Mattarella inventa
il “governo segnaposto”
A differenza del suo predecessore il presidente si guarda bene dal prevaricare le forze politiche, che invita a scegliere tra varie opzioni. In mancanza di un accordo politico varerà un governo “neutrale”, suggerendo che potrebbe anche approvare i documenti di bilancio. Ma se non si limitasse a gestire le elezioni la neutralità sarebbe impossibile
(pubblicato su Repubblica.it il 7 mag 2018)
Se qualcuno non aveva ancora chiara la differenza tra l’attuale presidente della Repubblica e il liberal-stalinista Napolitano, il discorso di Sergio Mattarella al termine dell’ennesimo giro di consultazioni senza esito dovrebbe essere servito a fargliela capire. Napolitano ha complottato contro il governo in carica, ha forzato le dimissioni di Berlusconi senza mandarlo davanti al Parlamento, ha praticamente imposto come presidente del Consiglio Mario Monti, che aveva poco prima provveduto a nominare senatore a vita. I leader politici di allora si sono dimostrati incapaci di resistere a questo comportamento che travalicava – e di molto – i poteri di un presidente della Repubblica, salvando così la forma della procedura istituzionale.

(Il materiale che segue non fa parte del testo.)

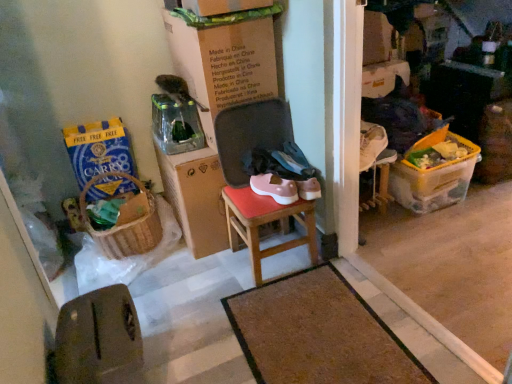 Question: In terms of height, does brown leather chair at lower left look taller or shorter compared to wooden stool at center?

Choices:
 (A) tall
 (B) short

Answer: (A)

Question: Relative to wooden stool at center, is brown leather chair at lower left in front or behind?

Choices:
 (A) behind
 (B) front

Answer: (B)

Question: Estimate the real-world distances between objects in this image. Which object is closer to the woven brown picnic basket at lower left?

Choices:
 (A) yellow plastic container at right, placed as the first box when sorted from right to left
 (B) blue paper bag at left, arranged as the second box when viewed from the right
 (C) brown leather chair at lower left
 (D) brown textured mat at center
 (E) cardboard box at center

Answer: (B)

Question: Which object is the closest to the brown textured mat at center?

Choices:
 (A) yellow plastic container at right, which is the 2th box in left-to-right order
 (B) cardboard box at center
 (C) woven brown picnic basket at lower left
 (D) blue paper bag at left, which is the first box in left-to-right order
 (E) wooden stool at center

Answer: (E) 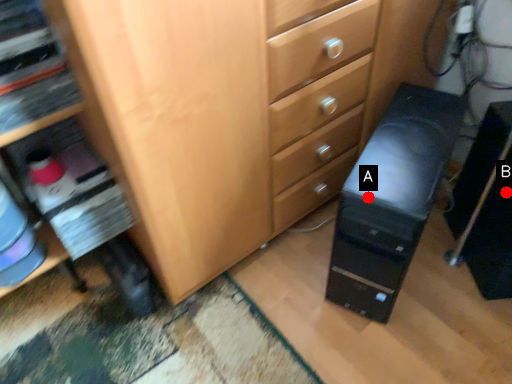 Question: Two points are circled on the image, labeled by A and B beside each circle. Among these points, which one is farthest from the camera?

Choices:
 (A) A is further
 (B) B is further

Answer: (B) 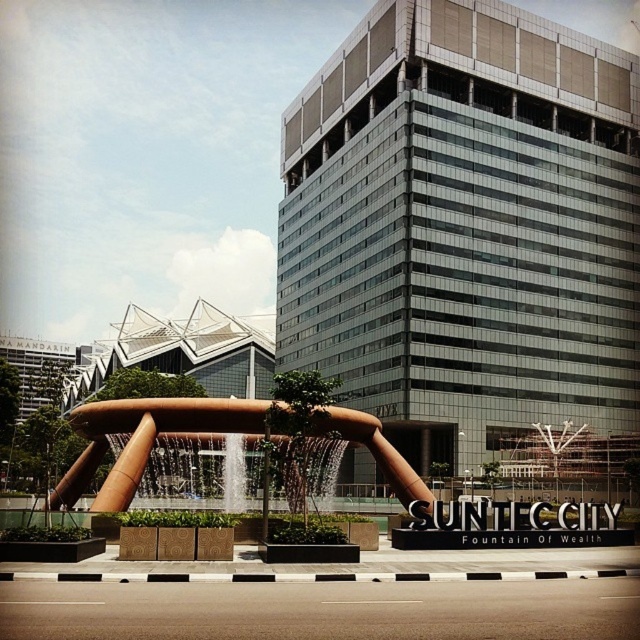 Question: Among these points, which one is farthest from the camera?

Choices:
 (A) (209, 465)
 (B) (88, 444)

Answer: (B)

Question: Can you confirm if gold metallic sculpture at center is smaller than clear glass water at center?

Choices:
 (A) no
 (B) yes

Answer: (A)

Question: Does gold metallic sculpture at center appear on the right side of clear glass water at center?

Choices:
 (A) yes
 (B) no

Answer: (B)

Question: Is gold metallic sculpture at center to the left of clear glass water at center from the viewer's perspective?

Choices:
 (A) yes
 (B) no

Answer: (A)

Question: Which point is closer to the camera?

Choices:
 (A) clear glass water at center
 (B) gold metallic sculpture at center

Answer: (B) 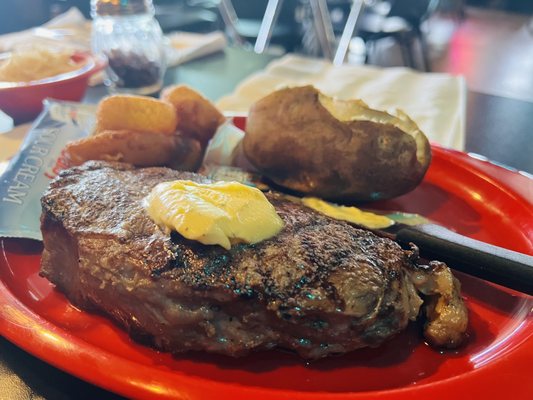 Locate an element on the screen. bowl is located at coordinates (31, 104).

Radicalmente diverso il comportamento di Mattarella, che affida alle forze politiche rappresentate in Parlamento – com’è giusto che sia – la scelta tra varie opzioni: riprovare a formare una maggioranza; elezioni subito, appena i tempi tecnici lo consentano; elezioni in autunno, per evitare di farle d’estate con il rischio di un aumento dell’astensionismo; oppure elezioni all’inizio del nuovo anno.
Per arrivare ad una di queste scadenze elettorali – e se ulteriori tentativi di formare una maggioranza politica resteranno senza esito, com’è a questo punto probabile – il presidente prefigura una sorta di “governo segnaposto”, formato da personalità che si impegnino a non presentarsi poi alle elezioni, per marcarne il carattere “neutrale” rispetto ai vari schieramenti politici. E’ qualcosa di diverso da un “governo tecnico”, perché dovrebbe solo gestire le elezioni, cosa inopportuna con l’attuale esecutivo espresso da una maggioranza che l’esito del 4 marzo ha dissolto. Simile ai “governi balneari” di antica memoria, che si facevano per dar tempo alle forze politiche di raggiungere un qualche accordo: ma quelli erano comunque formati da politici.

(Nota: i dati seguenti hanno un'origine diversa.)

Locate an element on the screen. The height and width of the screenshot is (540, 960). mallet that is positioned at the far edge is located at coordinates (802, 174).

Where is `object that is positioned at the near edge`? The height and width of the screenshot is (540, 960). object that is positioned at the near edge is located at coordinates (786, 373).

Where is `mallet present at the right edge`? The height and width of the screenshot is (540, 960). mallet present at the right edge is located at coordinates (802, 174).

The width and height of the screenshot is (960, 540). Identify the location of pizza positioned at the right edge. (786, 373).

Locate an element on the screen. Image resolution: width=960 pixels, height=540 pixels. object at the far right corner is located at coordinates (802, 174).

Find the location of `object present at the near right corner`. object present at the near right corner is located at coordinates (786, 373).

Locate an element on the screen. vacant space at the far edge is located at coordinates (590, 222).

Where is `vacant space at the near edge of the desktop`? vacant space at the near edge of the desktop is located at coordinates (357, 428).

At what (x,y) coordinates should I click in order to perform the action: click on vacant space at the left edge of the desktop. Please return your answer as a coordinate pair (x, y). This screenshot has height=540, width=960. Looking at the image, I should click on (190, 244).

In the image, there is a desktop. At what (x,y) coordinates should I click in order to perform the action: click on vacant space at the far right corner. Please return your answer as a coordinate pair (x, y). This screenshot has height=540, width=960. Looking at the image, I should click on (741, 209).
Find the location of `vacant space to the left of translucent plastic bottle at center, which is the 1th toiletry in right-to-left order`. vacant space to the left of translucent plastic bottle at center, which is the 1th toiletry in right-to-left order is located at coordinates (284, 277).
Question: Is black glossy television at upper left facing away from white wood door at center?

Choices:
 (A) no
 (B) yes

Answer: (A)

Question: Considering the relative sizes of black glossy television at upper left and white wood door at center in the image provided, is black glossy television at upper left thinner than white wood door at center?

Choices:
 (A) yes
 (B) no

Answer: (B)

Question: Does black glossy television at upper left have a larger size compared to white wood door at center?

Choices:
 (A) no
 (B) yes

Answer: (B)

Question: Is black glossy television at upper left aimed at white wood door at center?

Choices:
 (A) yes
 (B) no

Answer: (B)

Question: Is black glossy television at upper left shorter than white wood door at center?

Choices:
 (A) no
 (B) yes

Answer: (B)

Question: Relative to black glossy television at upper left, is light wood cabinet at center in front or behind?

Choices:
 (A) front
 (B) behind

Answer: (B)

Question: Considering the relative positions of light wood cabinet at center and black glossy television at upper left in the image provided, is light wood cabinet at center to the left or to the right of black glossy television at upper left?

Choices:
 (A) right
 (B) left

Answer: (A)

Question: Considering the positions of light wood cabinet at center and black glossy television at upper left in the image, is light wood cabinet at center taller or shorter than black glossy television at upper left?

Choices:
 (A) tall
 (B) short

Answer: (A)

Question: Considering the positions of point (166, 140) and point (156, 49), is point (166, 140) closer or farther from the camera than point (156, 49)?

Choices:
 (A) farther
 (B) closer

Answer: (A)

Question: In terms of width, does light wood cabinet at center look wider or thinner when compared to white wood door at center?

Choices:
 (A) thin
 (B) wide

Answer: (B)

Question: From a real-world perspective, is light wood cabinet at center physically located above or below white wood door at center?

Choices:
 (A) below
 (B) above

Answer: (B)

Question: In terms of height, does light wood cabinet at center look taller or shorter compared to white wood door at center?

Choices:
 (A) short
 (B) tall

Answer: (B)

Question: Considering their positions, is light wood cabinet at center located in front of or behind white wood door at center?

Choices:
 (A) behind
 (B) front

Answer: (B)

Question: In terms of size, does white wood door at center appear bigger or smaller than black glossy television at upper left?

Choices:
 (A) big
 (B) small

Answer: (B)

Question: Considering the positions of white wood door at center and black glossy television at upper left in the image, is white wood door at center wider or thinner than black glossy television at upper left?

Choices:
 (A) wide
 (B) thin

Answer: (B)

Ma può essere un governo “neutrale”? Sì, a patto che non faccia praticamente niente. Nella gestione ordinaria in attesa di elezioni molto vicine – e sempre che non accada qualcosa che richieda di prendere decisioni con urgenza – è possibile. Ma Mattarella ha anche ricordato che, se si decidesse per elezioni in autunno, anche se il risultato consentisse la formazione rapida di un governo, il che è tutto da vedere, potrebbe mancare il tempo per evitare che scatti la clausola di salvaguardia che farebbe aumentare l’Iva. Di qui anche l’ipotesi (non l’imposizione: “Decidano le forze politiche”) che il governo “neutrale” operi fino a dicembre.

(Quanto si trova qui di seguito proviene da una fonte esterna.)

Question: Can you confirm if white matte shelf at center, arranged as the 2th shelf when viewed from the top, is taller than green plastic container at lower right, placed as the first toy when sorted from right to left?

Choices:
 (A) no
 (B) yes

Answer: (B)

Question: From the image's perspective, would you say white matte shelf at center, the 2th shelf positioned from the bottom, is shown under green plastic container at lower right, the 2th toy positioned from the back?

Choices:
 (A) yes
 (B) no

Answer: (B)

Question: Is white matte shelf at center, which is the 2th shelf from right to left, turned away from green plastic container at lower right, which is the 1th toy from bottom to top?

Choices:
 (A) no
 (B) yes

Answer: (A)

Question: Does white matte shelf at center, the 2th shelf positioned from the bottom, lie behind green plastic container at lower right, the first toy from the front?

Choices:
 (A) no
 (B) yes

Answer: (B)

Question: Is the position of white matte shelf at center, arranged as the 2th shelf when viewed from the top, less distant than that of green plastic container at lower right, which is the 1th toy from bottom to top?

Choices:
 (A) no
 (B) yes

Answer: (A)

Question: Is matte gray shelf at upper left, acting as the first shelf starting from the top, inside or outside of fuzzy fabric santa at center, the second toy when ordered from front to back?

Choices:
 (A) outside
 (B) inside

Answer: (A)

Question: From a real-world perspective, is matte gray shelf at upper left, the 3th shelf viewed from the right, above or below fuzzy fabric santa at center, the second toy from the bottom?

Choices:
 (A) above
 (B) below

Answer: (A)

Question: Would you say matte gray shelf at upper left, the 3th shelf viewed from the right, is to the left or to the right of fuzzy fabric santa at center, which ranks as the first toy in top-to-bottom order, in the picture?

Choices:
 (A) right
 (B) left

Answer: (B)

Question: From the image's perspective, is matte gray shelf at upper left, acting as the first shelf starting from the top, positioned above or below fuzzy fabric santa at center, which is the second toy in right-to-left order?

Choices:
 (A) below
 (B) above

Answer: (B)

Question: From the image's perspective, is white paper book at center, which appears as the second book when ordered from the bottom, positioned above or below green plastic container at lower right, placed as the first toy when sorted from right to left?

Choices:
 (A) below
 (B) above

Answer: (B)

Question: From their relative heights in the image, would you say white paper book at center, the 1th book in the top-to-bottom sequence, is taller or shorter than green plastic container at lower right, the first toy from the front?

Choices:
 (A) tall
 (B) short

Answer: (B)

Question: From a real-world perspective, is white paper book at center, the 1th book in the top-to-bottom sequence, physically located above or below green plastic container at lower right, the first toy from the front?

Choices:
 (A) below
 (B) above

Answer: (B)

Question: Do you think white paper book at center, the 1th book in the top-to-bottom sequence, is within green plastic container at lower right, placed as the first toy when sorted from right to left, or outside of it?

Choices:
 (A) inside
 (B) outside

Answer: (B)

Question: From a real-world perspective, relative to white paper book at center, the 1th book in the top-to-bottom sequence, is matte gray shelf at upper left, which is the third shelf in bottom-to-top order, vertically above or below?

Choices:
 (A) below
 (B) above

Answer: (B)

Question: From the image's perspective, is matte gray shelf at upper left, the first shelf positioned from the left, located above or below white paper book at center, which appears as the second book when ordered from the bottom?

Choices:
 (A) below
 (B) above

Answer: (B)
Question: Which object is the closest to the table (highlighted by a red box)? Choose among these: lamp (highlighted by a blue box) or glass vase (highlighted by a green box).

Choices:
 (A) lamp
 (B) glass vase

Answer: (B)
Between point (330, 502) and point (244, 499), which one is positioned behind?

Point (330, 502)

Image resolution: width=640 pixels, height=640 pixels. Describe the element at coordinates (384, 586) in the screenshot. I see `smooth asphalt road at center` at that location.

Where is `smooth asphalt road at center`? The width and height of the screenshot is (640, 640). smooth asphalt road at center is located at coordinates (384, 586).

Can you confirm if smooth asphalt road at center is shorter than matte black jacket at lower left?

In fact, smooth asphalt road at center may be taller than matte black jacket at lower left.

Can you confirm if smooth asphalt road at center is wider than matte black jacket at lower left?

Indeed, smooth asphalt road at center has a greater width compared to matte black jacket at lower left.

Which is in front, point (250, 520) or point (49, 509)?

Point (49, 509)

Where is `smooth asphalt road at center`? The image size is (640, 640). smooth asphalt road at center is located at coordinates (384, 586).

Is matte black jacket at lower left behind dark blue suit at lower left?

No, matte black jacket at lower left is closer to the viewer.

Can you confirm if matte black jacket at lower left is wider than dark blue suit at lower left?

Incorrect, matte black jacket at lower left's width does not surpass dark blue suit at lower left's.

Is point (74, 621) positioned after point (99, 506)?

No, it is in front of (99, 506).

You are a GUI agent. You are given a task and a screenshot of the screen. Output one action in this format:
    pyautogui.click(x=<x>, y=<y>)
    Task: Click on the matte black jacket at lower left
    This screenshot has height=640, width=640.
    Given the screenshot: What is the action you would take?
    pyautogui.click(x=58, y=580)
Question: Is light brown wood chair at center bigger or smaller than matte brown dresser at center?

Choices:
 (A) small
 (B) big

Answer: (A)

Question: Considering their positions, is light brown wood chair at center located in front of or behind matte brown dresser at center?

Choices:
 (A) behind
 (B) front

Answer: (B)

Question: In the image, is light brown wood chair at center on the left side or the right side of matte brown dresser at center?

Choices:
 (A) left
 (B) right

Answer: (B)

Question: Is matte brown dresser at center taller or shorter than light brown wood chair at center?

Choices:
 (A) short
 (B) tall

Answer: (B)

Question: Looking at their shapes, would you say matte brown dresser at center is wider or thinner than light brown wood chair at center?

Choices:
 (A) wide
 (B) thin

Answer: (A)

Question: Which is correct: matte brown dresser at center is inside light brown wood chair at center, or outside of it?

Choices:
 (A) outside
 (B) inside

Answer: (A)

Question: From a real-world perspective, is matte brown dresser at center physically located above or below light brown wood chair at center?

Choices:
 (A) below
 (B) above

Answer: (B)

Ma, ecco, se si trattasse di decidere come evitare l’aumento Iva, cosa su cui tutti i partiti sembrano d’accordo, bisognerebbe trovare i 12,4 miliardi che servono allo scopo. Dove si trovano? Si può tagliare la spesa altrove, per esempio. Riduciamo i fondi per la sanità o l’istruzione? O li togliamo a qualche provvidenza per le imprese? O eliminiamo gli 80 euro (che costano una decina di miliardi, quindi neanche basterebbero)? Oppure si possono aumentare le tasse: a chi? Alziamo un pochino tutte le aliquote (ma allora sarebbe quasi uguale all’aumento Iva)? Alziamo solo quella per i redditi più alti? Facciamo una mini-patrimoniale? O, infine, lasciamo semplicemente aumentare il deficit, sfidando i fulmini della Commissione europea? Ecco qui che la supposta “neutralità” è andata a farsi benedire, perché ognuna di queste ipotesi presuppone una scelta politica.
C’è però un’altra variabile da considerare. Le elezioni all’inizio di luglio presuppongono che si voti con la stessa legge elettorale. Gli attuali sondaggi non mostrano rilevanti spostamenti nelle intenzioni di voto, non tali, comunque, da far ritenere che stavolta ne uscirebbe una maggioranza politica. L’ipotesi del leader leghista di aggiungere solo un premio di maggioranza difficilmente reggerebbe a un vaglio di costituzionalità, perché il premio si aggiungerebbe a quel terzo di eletti già con criterio maggioritario. Avrebbe senso votare di nuovo per ritrovarsi in una situazione analoga all’attuale, o con la spada di Damocle di una legge elettorale che potrebbe essere bocciata dalla Corte per la terza volta? La risposta ovviamente è no, ma di cose insensate ne abbiamo già viste tante. Probabilmente ne vedremo ancora.